# A massive thanks from OCD-ni



## Ronnie (Nov 15, 2006)

Just thought I would post this up here, on sunday afternoon OCD-ni got a burst water tap that sprayed water for saveral hours into the ctore cupboard where we keep all our electrical goods rotaries, DA's lighting heating, compressor, gauges EVERYTHING basically it put our smoke out. Thankfully we are fully insured and they have agreed to payout on the items destroyed but it would mean a long time waiting on the cheque then going and buying replacement gear well since then I have to say a huge thank you to everyone for their support. It has been amazing the phone has been ringing we have got emails as well from people offering to help get the unit tidy again also lending/giving us machines and gauges to get opened again ASAP.. It has been really touching that people will do so much to help you when things go wrong.... Thanks to the help and generosity of a several people (you know who you are) and thanks to u we should be up and running again in a few days and wont have to wait until our insurance pays out to replace the machinery lost!! MANY MANY THANKS!!!:thumb::thumb::thumb:


----------



## dooka (Aug 1, 2006)

Sorry to hear that, but happy to hear people have helped out. Don't really see it these day..
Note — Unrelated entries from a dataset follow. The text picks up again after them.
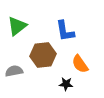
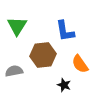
green triangle: rotated 20 degrees counterclockwise
black star: moved 2 px left, 1 px down; rotated 16 degrees clockwise
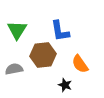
green triangle: moved 4 px down
blue L-shape: moved 5 px left
gray semicircle: moved 2 px up
black star: moved 1 px right
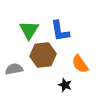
green triangle: moved 12 px right
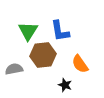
green triangle: moved 1 px left, 1 px down
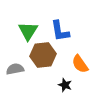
gray semicircle: moved 1 px right
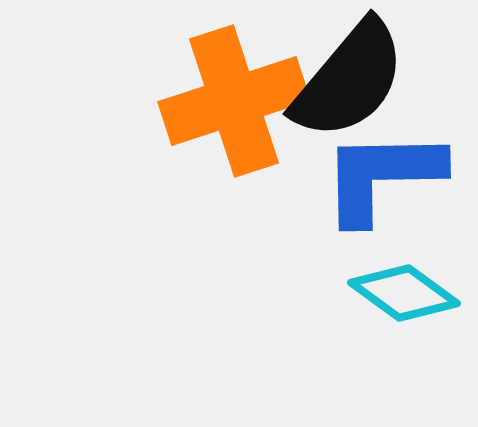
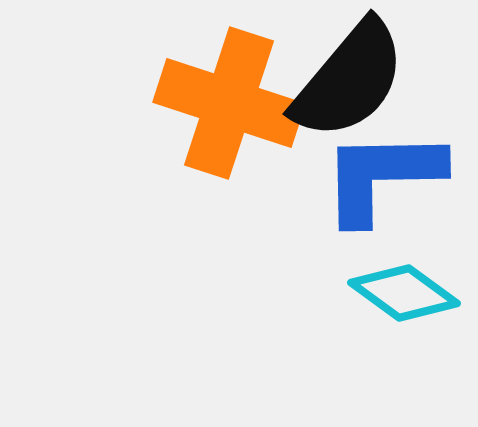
orange cross: moved 5 px left, 2 px down; rotated 36 degrees clockwise
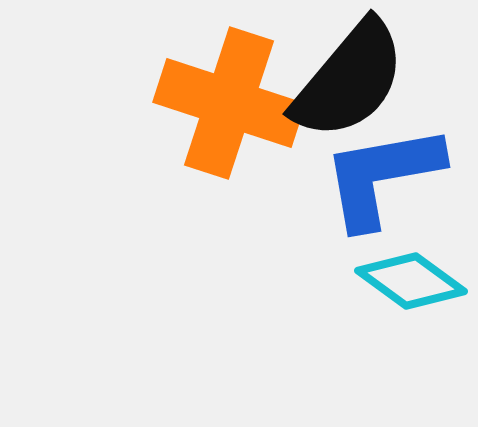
blue L-shape: rotated 9 degrees counterclockwise
cyan diamond: moved 7 px right, 12 px up
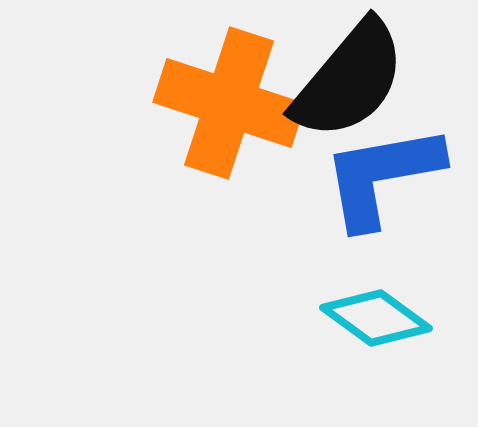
cyan diamond: moved 35 px left, 37 px down
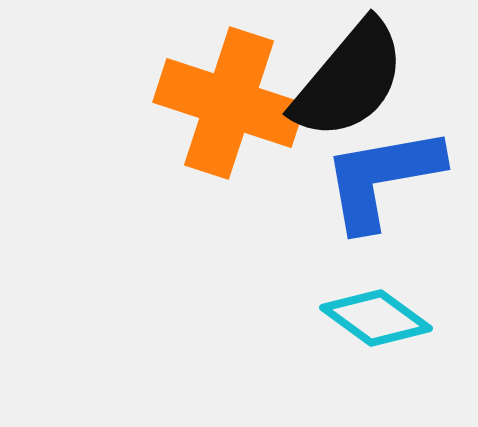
blue L-shape: moved 2 px down
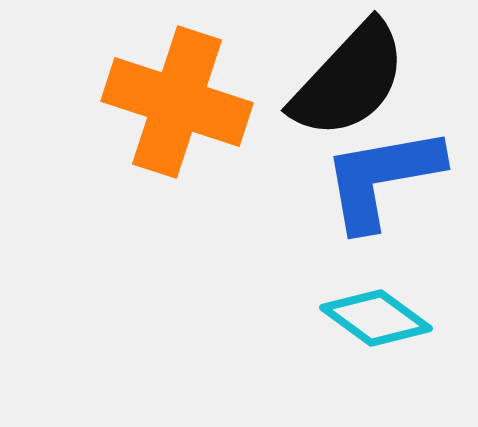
black semicircle: rotated 3 degrees clockwise
orange cross: moved 52 px left, 1 px up
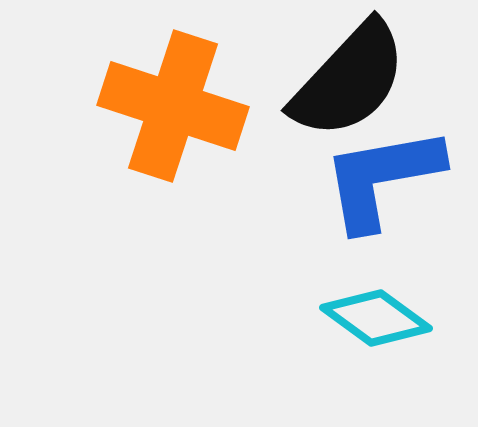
orange cross: moved 4 px left, 4 px down
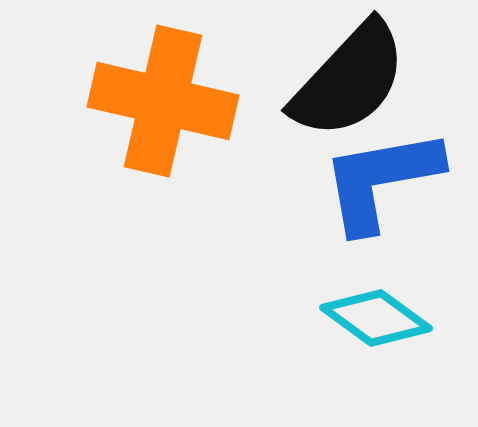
orange cross: moved 10 px left, 5 px up; rotated 5 degrees counterclockwise
blue L-shape: moved 1 px left, 2 px down
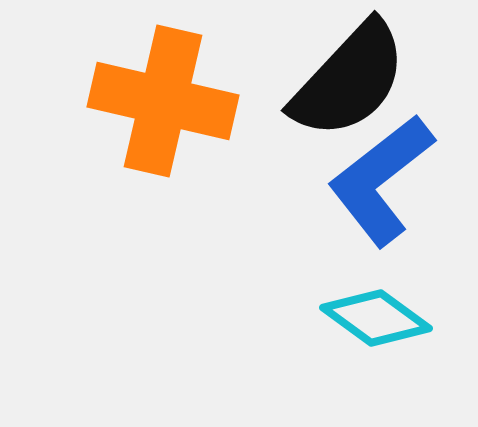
blue L-shape: rotated 28 degrees counterclockwise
I hope you're back up and running very very soon..


----------



## paulmc08 (Feb 3, 2009)

Sorry to hear that Ronnie

and well done the other lads for helping out

I'm very quiet right now today,this week in fact,i will get up the road and help with what ever give me a bell when you get my pm,cheer's


----------



## PJS (Aug 18, 2007)

Rollo, you're only ever a phonecall away from any help you need - surprised you didn't think of giving me a shout!


----------



## Ronnie (Nov 15, 2006)

No worries Phil. to be honest when it happened I turned the water off, closed the door and tried to blank it out. we took into to it on Monday for a while and should have it sort of straightened out by today. then resort the electrics with a new fuse box and hopefully that should be us nearly there.


----------



## Cookies (Dec 10, 2008)

Ronnie,

Just catching up on the site after a while and saw this thread. Hope you got everything sorted and are back in business again.

Good luck.

Cookies


----------



## Ronnie (Nov 15, 2006)

yea cheers all up and running again. need a bit of a repaint but will have to wait until its a bit warmer lol!


----------